Even in private cloud environments – virtualized pools of computing resources, maintained within the firewall, that mimic the cloud style of computing – we’re starting to see this as a trend. The point of delivering a computing service in the form of an appliance is to simplify deployment and enhance performance. Yet some organizations that have been aggressively virtualizing and consolidating their computing infrastructure may look at an appliance as just another “box” to manage. And so they may also prefer loading a virtual appliance as just another application on their private cloud.
The challenges of public cloud storage are more fundamental and will require more innovation to achieve the promise of flexibility and reduced costs, while maintaining high performance and security of data. Eventually, I expect to see the development of hybrid models that combine public and private cloud storage, where data can be moved between the two as easily as it is transferred between enterprise storage arrays today. Such a model allows for tiering of applications and of storage, giving IT management the flexibility to deploy their resources according to strategies that maximize their flexibility and scalability while minimizing bandwidth and storage costs. This structuring of IT infrastructure taps into the benefits of public and private cloud storage while addressing many of the concerns currently associated with each.

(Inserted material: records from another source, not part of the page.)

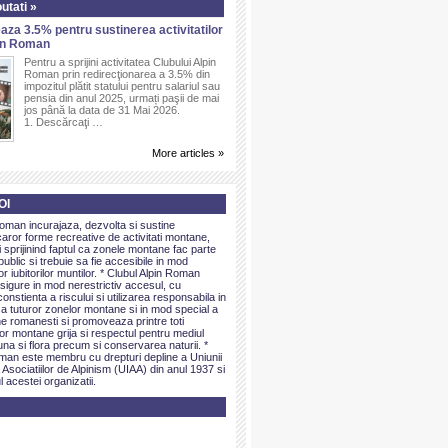
utati »
aza 3.5% pentru sustinerea activitatilor
pin Roman
Pentru a sprijini activitatea Clubului Alpin
Roman prin redirecţionarea a 3.5% din
impozitul plătit statului pentru salariul sau
pensia din anul 2025, urmați paşii de mai
jos până la data de 31 Mai 2026.
1. Descărcaţi …
More articles »
OI
Roman incurajaza, dezvolta si sustine
caror forme recreative de activitati montane,
sprijinind faptul ca zonele montane fac parte
public si trebuie sa fie accesibile in mod
or iubitorilor muntilor. * Clubul Alpin Roman
igure in mod nerestrictiv accesul, cu
onstienta a riscului si utilizarea responsabila in
 a tuturor zonelor montane si in mod special a
e romanesti si promoveaza printre toti
elor montane grija si respectul pentru mediul
una si flora precum si conservarea naturii. *
man este membru cu drepturi depline a Uniunii
 Asociatiilor de Alpinism (UIAA) din anul 1937 si
l acestei organizatii.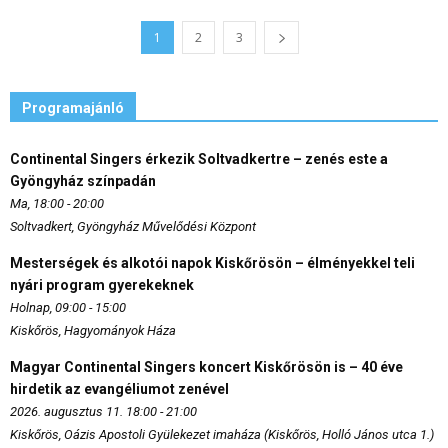
1
2
3
Programajánló
Continental Singers érkezik Soltvadkertre – zenés este a
Gyöngyház színpadán
Ma, 18:00 - 20:00
Soltvadkert, Gyöngyház Művelődési Központ
Mesterségek és alkotói napok Kiskőrösön – élményekkel teli
nyári program gyerekeknek
Holnap, 09:00 - 15:00
Kiskőrös, Hagyományok Háza
Magyar Continental Singers koncert Kiskőrösön is – 40 éve
hirdetik az evangéliumot zenével
2026. augusztus 11. 18:00 - 21:00
Kiskőrös, Oázis Apostoli Gyülekezet imaháza (Kiskőrös, Holló János utca 1.)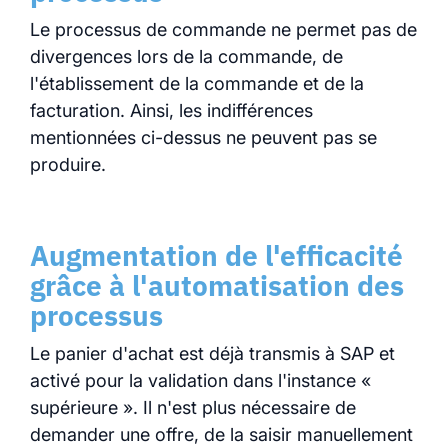
Le processus de commande ne permet pas de
divergences lors de la commande, de
l'établissement de la commande et de la
facturation. Ainsi, les indifférences
mentionnées ci-dessus ne peuvent pas se
produire.
Augmentation de l'efficacité
grâce à l'automatisation des
processus
Le panier d'achat est déjà transmis à SAP et
activé pour la validation dans l'instance «
supérieure ». Il n'est plus nécessaire de
demander une offre, de la saisir manuellement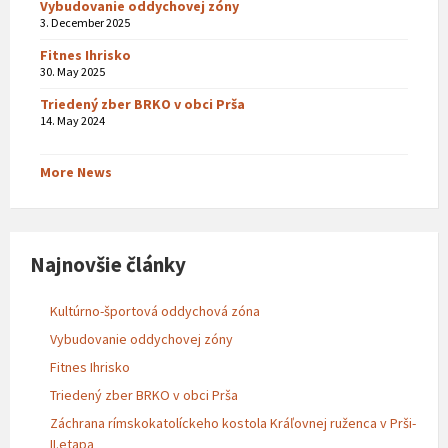
Vybudovanie oddychovej zóny
3. December 2025
Fitnes Ihrisko
30. May 2025
Triedený zber BRKO v obci Prša
14. May 2024
More News
Najnovšie články
Kultúrno-športová oddychová zóna
Vybudovanie oddychovej zóny
Fitnes Ihrisko
Triedený zber BRKO v obci Prša
Záchrana rímskokatolíckeho kostola Kráľovnej ruženca v Prši-
II.etapa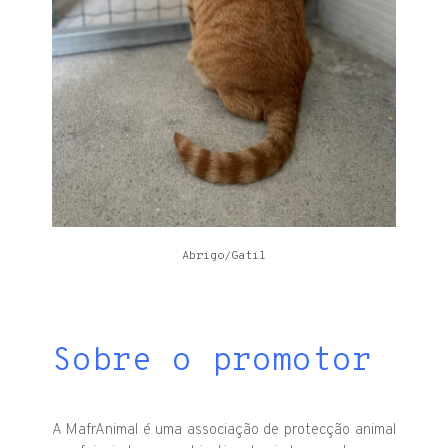
Abrigo/Gatil
Sobre o promotor
A MafrAnimal é uma associação de protecção animal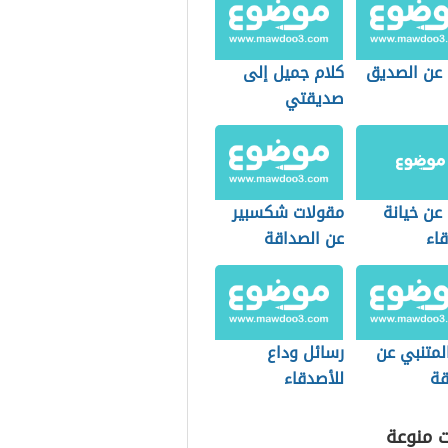
 عن الصديق
كلام جميل إلى
صديقتي
عن خيانة
مقولات شكسبير
اء
عن الصداقة
لمتنبي عن
رسائل وداع
قة
للأصدقاء
ت منوعة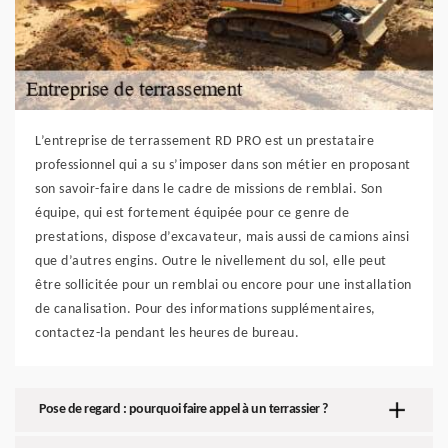
L’entreprise de terrassement RD PRO est un prestataire
professionnel qui a su s’imposer dans son métier en proposant
son savoir-faire dans le cadre de missions de remblai. Son
équipe, qui est fortement équipée pour ce genre de
prestations, dispose d’excavateur, mais aussi de camions ainsi
que d’autres engins. Outre le nivellement du sol, elle peut
être sollicitée pour un remblai ou encore pour une installation
de canalisation. Pour des informations supplémentaires,
contactez-la pendant les heures de bureau.
Pose de regard : pourquoi faire appel à un terrassier ?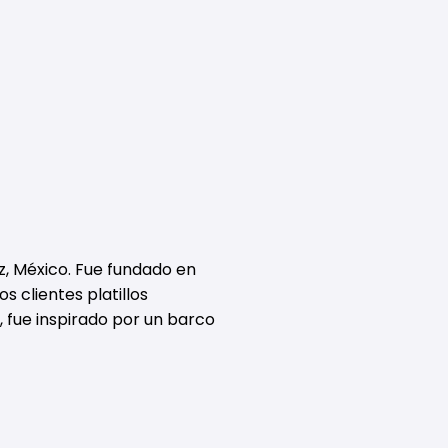
z, México. Fue fundado en
s clientes platillos
 fue inspirado por un barco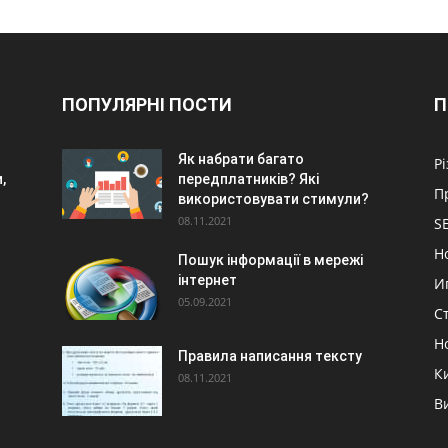
ПОПУЛЯРНІ ПОСТИ
П
Як набрати багато
Р
,
передплатників? Які
П
використовувати стимули?
08.11.2021
S
Н
Пошук інформації в мережі
інтернет
И
05.09.2021
С
Н
Правила написання тексту
К
08.11.2021
В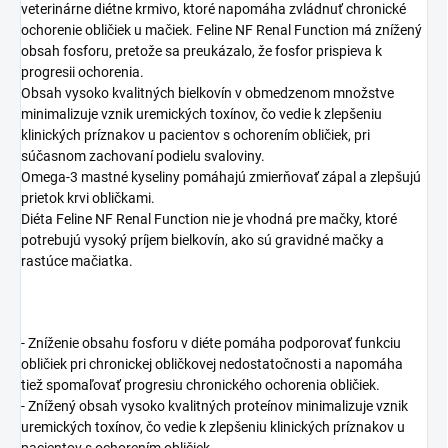
veterinárne diétne krmivo, ktoré napomáha zvládnuť chronické
ochorenie obličiek u mačiek. Feline NF Renal Function má znížený
obsah fosforu, pretože sa preukázalo, že fosfor prispieva k
progresii ochorenia.
Obsah vysoko kvalitných bielkovín v obmedzenom množstve
minimalizuje vznik uremických toxínov, čo vedie k zlepšeniu
klinických príznakov u pacientov s ochorením obličiek, pri
súčasnom zachovaní podielu svaloviny.
Omega-3 mastné kyseliny pomáhajú zmierňovať zápal a zlepšujú
prietok krvi obličkami.
Diéta Feline NF Renal Function nie je vhodná pre mačky, ktoré
potrebujú vysoký príjem bielkovín, ako sú gravidné mačky a
rastúce mačiatka.
- Zníženie obsahu fosforu v diéte pomáha podporovať funkciu
obličiek pri chronickej obličkovej nedostatočnosti a napomáha
tiež spomaľovať progresiu chronického ochorenia obličiek.
- Znížený obsah vysoko kvalitných proteínov minimalizuje vznik
uremických toxínov, čo vedie k zlepšeniu klinických príznakov u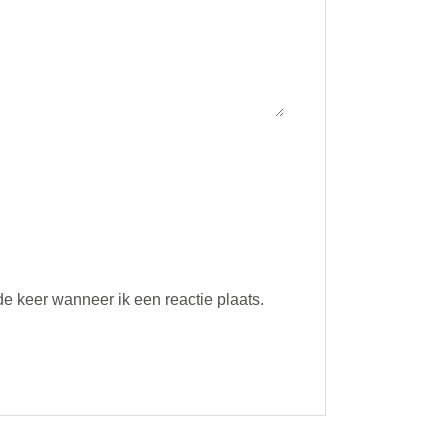
e keer wanneer ik een reactie plaats.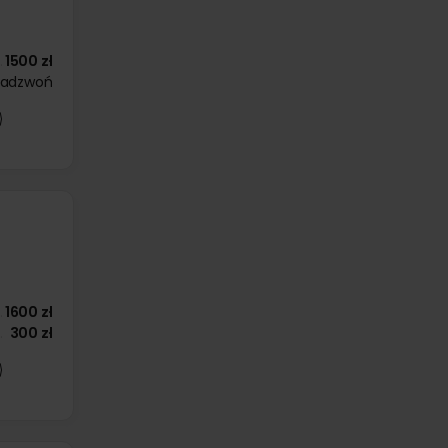
1500 zł
zadzwoń
1600 zł
300 zł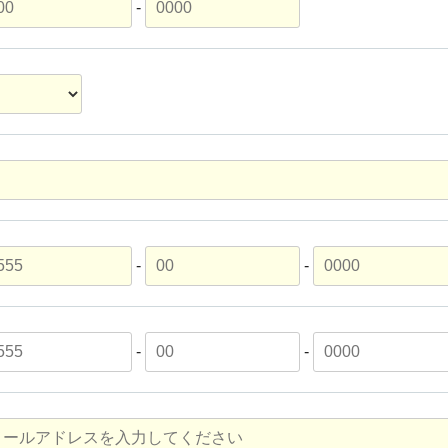
-
-
-
-
-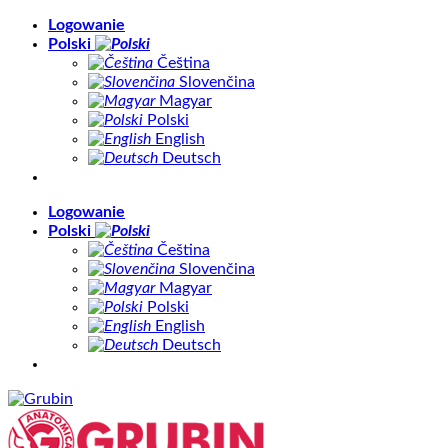
Skip
Logowanie
to
Polski
content
Čeština
Slovenčina
Magyar
Polski
English
Deutsch
Logowanie
Polski
Čeština
Slovenčina
Magyar
Polski
English
Deutsch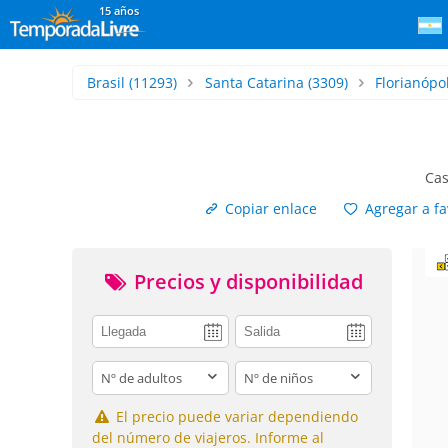
15 años
Brasil
(11293)
Santa Catarina
(3309)
Florianópol
Cas
Copiar enlace
Agregar a fa
Precios y disponibilidad
adults
children
El precio puede variar dependiendo
del número de viajeros. Informe al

If the cloud style of computing becomes as pervasive as some experts think, it will put new stresses on corporate budgets, processes, networks, and the Internet that we can’t even imagine today. But there is little doubt that these challenges can be overcome, just as those of corporate computing on WANs have been. As the cloud wave continues to break over traditional IT processes, customers will demand solutions from IT optimization vendors to capitalize on the compelling advantages of cloud applications and storage.
Eric Thacker is product marketing director at Riverbed Technology, the IT performance company.